Does Prayer Changes Things or NOT?

Some believe that prayer is in the final analysis, praying what God has already determined that you would pray (Calvinism). However, a simple, not a simplistic, reading of Scripture makes palpably clear that while God has predetermined many things, He sovereignly chose not to predetermine everything, but to incorporate the prayers of His people into the contingent outcome.

That is to say, God included in His plan that some events would be different if His people prayed than if they did not pray. This is ever so clear in the numerous conditional verses.

For example, John says, “Whatever you ask in My name, that will I do, so that the Father may be glorified in the Son. If you ask Me anything in My name, I will do it. If you love Me, you will keep My commandments.” (John 14:13–15).

Please do not let determinists sidetrack you by arguments about whether this is a carte blanche promise or not; I do not believe it is, and accordingly that is not my point. Additionally, the question of what is God’s will is not my emphasis either. Of course, we all agree that everything, both actualities and conditionals (if the latter exist), exist only because God so structured His plan. Rather, my point is that these statements are clear conditional statements and grammatically have quite simple sentence structure.

There are conditions introduced by “Whatever” and “If” followed by a consequence. The first two statements speak specifically of prayer. Without importation of Calvinism’s compatibilistic determinism, it is quite clear that God has structured His plan to condition some things that He will do on whether or not the disciples, and by application His people, ask.

In other words, to read it as determined or that prayer does not actually make a difference (if the disciples did not pray God would do the same or they are predetermined to pray or not pray), is to turn a simple conditional promise of God into unintelligible pap.

Verses 13 and 14 speak of different issues, but they parallel as statements.

Vs 13, “If you ask Me anything in My name, I will do it.”
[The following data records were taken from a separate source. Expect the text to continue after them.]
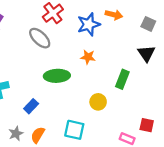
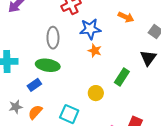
blue star: (89, 24) -> (90, 29), moved
gray ellipse: (40, 38) -> (53, 38), moved, turned 35
green ellipse: (57, 76) -> (48, 65), moved

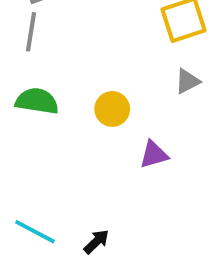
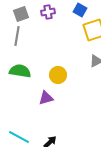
purple triangle: (154, 155) -> (46, 98), moved

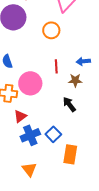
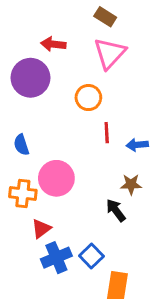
red line: (56, 66) -> (107, 133), moved
brown star: (75, 80) -> (131, 184), moved

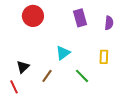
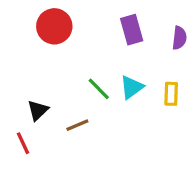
cyan triangle: (63, 53) -> (132, 87), moved
brown line: (47, 76) -> (77, 125), turned 32
green line: (82, 76) -> (99, 89), moved

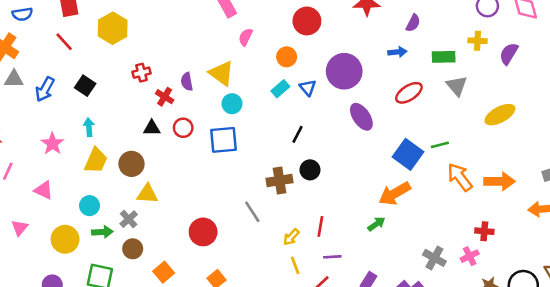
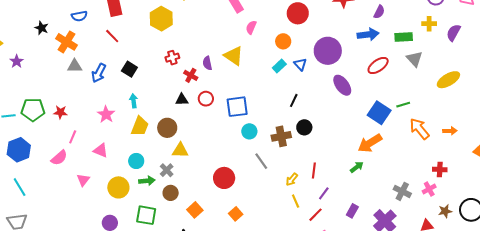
yellow hexagon: (113, 28) -> (161, 19), moved
blue arrow: (397, 52) -> (368, 35), size x1.5
cyan circle: (232, 104) -> (249, 131), moved
orange arrow: (499, 181) -> (450, 131), size x0.6
purple line: (332, 257) -> (324, 193), turned -48

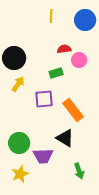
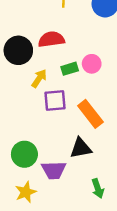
red semicircle: (64, 49) -> (51, 39), moved, size x1.5
pink circle: (79, 60) -> (92, 64), moved
yellow arrow: (18, 84) -> (39, 78), moved
black triangle: (65, 138) -> (81, 148), turned -42

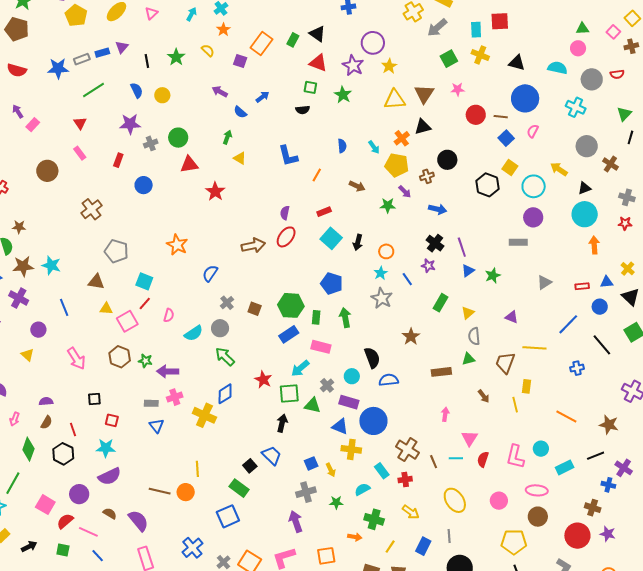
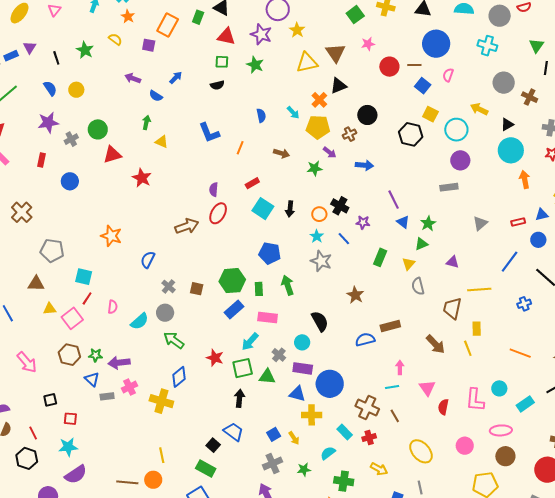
black cross: (435, 243) -> (340, 206), moved
blue triangle: (468, 271) -> (403, 222), turned -40
green triangle: (468, 359) -> (421, 244), moved
blue semicircle: (389, 380) -> (365, 340), moved
brown arrow: (484, 396) -> (435, 344), size x1.5
blue triangle: (157, 426) -> (92, 379), moved
cyan line: (456, 458) -> (392, 387), moved

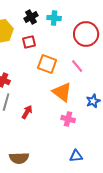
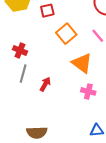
orange square: (47, 64) -> (66, 34), turned 30

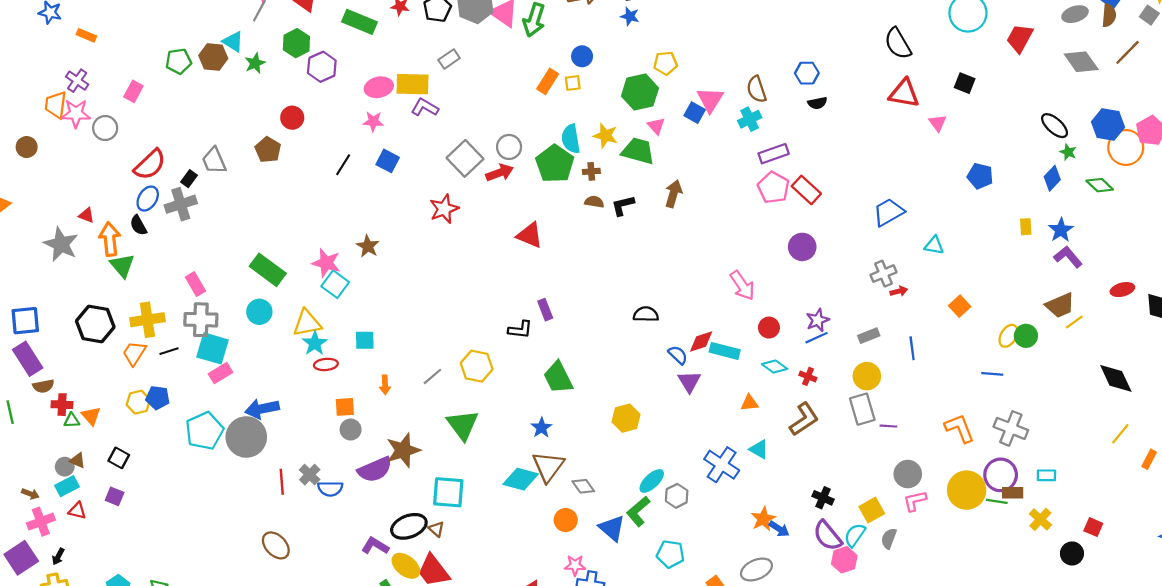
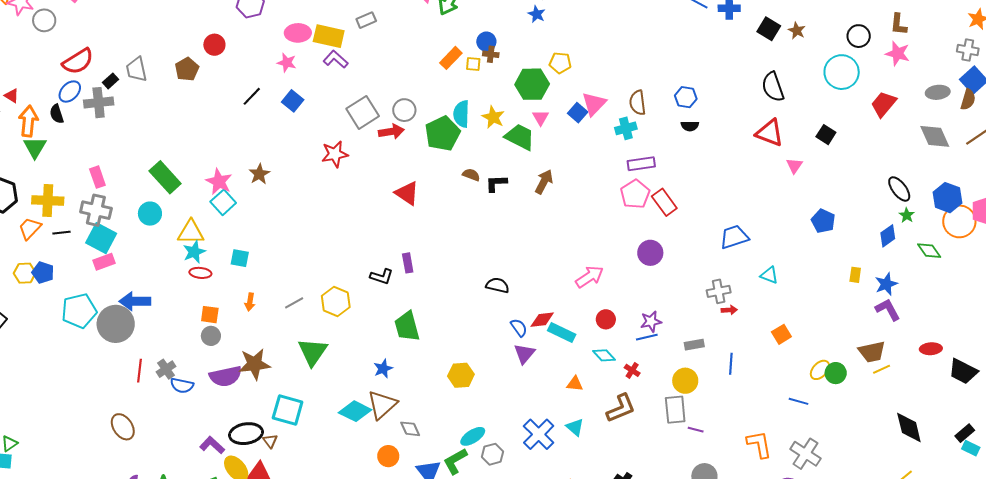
brown cross: (591, 171) -> (491, 54), moved
pink arrow: (742, 286) -> (589, 277), turned -100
Vs. 14, “If you love Me, you will keep My commandments.”

Vs. 14 inextricably connects a person following Christ with a prior condition of loving Him. If the condition is not met, it seems obvious that one will not follow Him. If a person can truly follow Christ without meeting the condition (same outcome even if condition is unmet), then the sentence is nonsensical and irrelevant.

In like manner, vs. 13 inextricably connects Christ doing some things with the prior condition of asking Him. If Christ will do those same things that He has in mind without a person meeting the stated condition of asking (same outcome even if condition is unmet), then the sentence is nonsensical and irrelevant.

The same balderdash seems present if everything is already determined (compatibilism and decretal theology) because there are no “if” conditions in which humans play a part of being able to act or refrain (John 14:23–26).

James says, “But if any of you lacks wisdom, let him ask of God, who gives to all generously and without reproach, and it will be given to him” (James 1:5). We see that God clearly makes granting His wisdom conditioned upon being asked. If God gives wisdom to those who do not ask (same end whether a believer asks or not), then the promise is at best twaddle, and I would say God is guilty of calling His people into futile and misleading actions.

James 4:1–3 is explicit regarding why the people to whom James writes do not have their prayers answered. First, because as verse 2 states, “You do not have because you do not ask.” That is as clear as it can be for anyone who takes the Scripture at face value. Second, those that ask do so with illegitimate motives and purposes as verse 3 says, “You ask and do not receive, because you ask with wrong motives, so that you may spend it on your pleasures.” Verse 1 makes it clear that their conflicts and sin emanated from following their own pleasure, “What is the source of quarrels and conflicts among you? Is not the source your pleasures that wage war in your members?” Of course, God does not answer such carnal and hedonistic requests. But that truth does nothing to minimize the conditionality of this verse.

Once more, please do not let people sidetrack you from the point of the verses highlighted in this article, which is their unambiguous conditionality. These verses demonstrate to anyone who is interested, that God’s plan incorporates some things that will happen if a person prays, asks, and these things will not happen if he does not. With this is the clear implication that the person can choose to ask or not. This ability is of course realized because God decided such would be a part of His plan, and He would provide sufficiently so that His people could ask or not. To wit, prayer changes outcomes of at least some events.

The Scripture is replete with conditional promises in all important and not so important areas of life such as sin, salvation, service, love, obedience, and prayer. To suggest that the outcome is the same whether the condition is met or not, or that the condition is a deterministic condition (which essentially strips it of being humanly conditional as is clearly articulated in the passages), seems to posit that God is either incapable of simple communication or that He is a master deceiver.

In light of God so structuring His plan, the commands to be devoted to prayer, “pray at all times”, “without ceasing”, and not “lose heart” (Col 4:2; Eph 6:18; 1 Thess 5:17; Luke 18:1) make perfect sense; which we should gladly do. Not for mere self-pleasure but that our Father might be glorified (John 14:13) and our joy might be made full (John 14:24).